The council’s own rules require 15 per cent of new builds to be classed as affordable housing (20 percent cheaper than local market rates) – 68 of these houses would fall into this bracket.

A report into the plans stated: “The site principally comprises agricultural fields that are utilised for pasture and associated with Broad Oaks Farm and the cluster of farm buildings that lie to the east, outside of the red line boundary.

“The site also incorporates high voltage overhead power lines, which runs across it from the southeast to the west, before continuing into the adjoining housing development through Westwood Side.”

This meeting will bring to an end two years of back-and-forth between the developers and Leeds City Council officers.

According to a council document, the application was first submitted in July 2019 for 526 dwellings.

Council planning officers ultimately told Persimmon that “a number of units” would need to be removed from the plans, as it was considered it would mean an “over-development” of the site.

Updated versions of the plans were unsuccessfully presented to council officers: in September 2019 (which removed nine units), and November 2019 (which removed a further six).

Revised plans were then submitted in March 2020, with the number of units reduced down to 486. The scheme was still considered to be unsatisfactory, however, and the applicants were told it would be refused permission.

The applicant has since revised the scheme again to provide 450 houses in March 2021.

Despite this, however, hundreds of objections were still received from nearby residents and councillors, while another letter has been copied and signed by more than 1,000 people.

Complaints range from claims the development is not sustainable, concerns that the site sits under electricity pylons, loss of green space, environmental problems and insufficient infrastructure to support such a large development.

Plans for the site date back to 2017, when developers were given outline planning consent for up to 550 homes - this means the principle of building on the site was approved, subject to more detailed plans being submitted.

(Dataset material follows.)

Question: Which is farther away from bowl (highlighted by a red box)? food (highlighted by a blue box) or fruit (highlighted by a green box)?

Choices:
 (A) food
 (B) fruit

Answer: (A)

Leeds City Council planning officers have deemed the plans acceptable and have encouraged councillors to approve the development.

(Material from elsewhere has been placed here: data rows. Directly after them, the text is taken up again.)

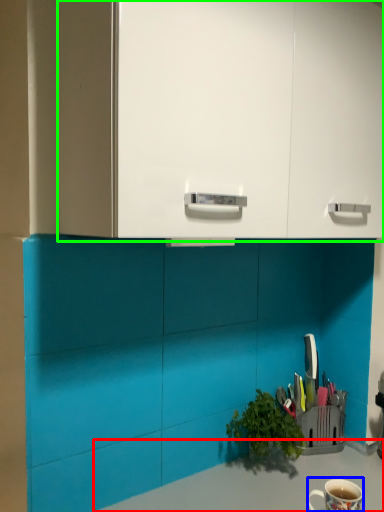 Question: Estimate the real-world distances between objects in this image. Which object is closer to counter top (highlighted by a red box), coffee cup (highlighted by a blue box) or dresser (highlighted by a green box)?

Choices:
 (A) coffee cup
 (B) dresser

Answer: (A) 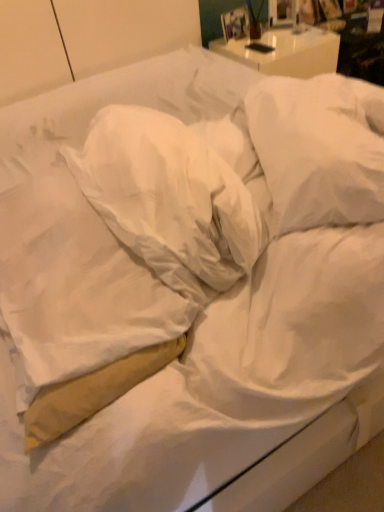 The width and height of the screenshot is (384, 512). I want to click on white soft pillow at center, which appears as the second pillow when viewed from the left, so click(x=173, y=197).

From a real-world perspective, is white soft pillow at center, which appears as the second pillow when viewed from the left, positioned above or below tan fabric pillow at left, which ranks as the 1th pillow in left-to-right order?

In terms of real-world spatial position, white soft pillow at center, which appears as the second pillow when viewed from the left, is above tan fabric pillow at left, which ranks as the 1th pillow in left-to-right order.

Considering the sizes of objects white soft pillow at center, the 2th pillow when ordered from right to left, and tan fabric pillow at left, placed as the 3th pillow when sorted from right to left, in the image provided, who is thinner, white soft pillow at center, the 2th pillow when ordered from right to left, or tan fabric pillow at left, placed as the 3th pillow when sorted from right to left,?

With smaller width is white soft pillow at center, the 2th pillow when ordered from right to left.

Could you tell me if white soft pillow at center, which appears as the second pillow when viewed from the left, is turned towards tan fabric pillow at left, placed as the 3th pillow when sorted from right to left?

No, white soft pillow at center, which appears as the second pillow when viewed from the left, is not facing towards tan fabric pillow at left, placed as the 3th pillow when sorted from right to left.

In terms of height, does tan fabric pillow at left, placed as the 3th pillow when sorted from right to left, look taller or shorter compared to white soft pillow at center, which appears as the second pillow when viewed from the left?

Clearly, tan fabric pillow at left, placed as the 3th pillow when sorted from right to left, is shorter compared to white soft pillow at center, which appears as the second pillow when viewed from the left.

Looking at this image, considering the relative positions of tan fabric pillow at left, which ranks as the 1th pillow in left-to-right order, and white soft pillow at center, which appears as the second pillow when viewed from the left, in the image provided, is tan fabric pillow at left, which ranks as the 1th pillow in left-to-right order, in front of white soft pillow at center, which appears as the second pillow when viewed from the left,?

Yes, it is.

A report stated: “The amended proposal is considered to be acceptable in terms of the scale, density, layout and design detailing of the proposed dwellings.

“The amendments to the application have significantly reduced the number of dwellings across the site (approximately by 18 percent from the density permitted at Outline stage), and this has allowed a satisfactory layout to be achieved that provides a good mixture of housing that is required within the area.

“The site is an important strategic housing site, and the largest allocation within the south Leeds area and overall the design of the dwellings, together with the proposed layout, provides a housing scheme that responds to the general character.

“With consideration being given to all other matters, the proposal is considered to be acceptable and recommended for approval subject to conditions.”

Councillors are recommended to approve the plans in principle and leave the final details of the agreement to planning officers - known as “defer and delegate”.

Conditions expected to be added to the agreement include details of parking layout, landscaping for a proposed nearby school site and affordable housing mobility.

Leeds City Council’s City Plans Panel is set to discuss the plans on Thursday, July 8.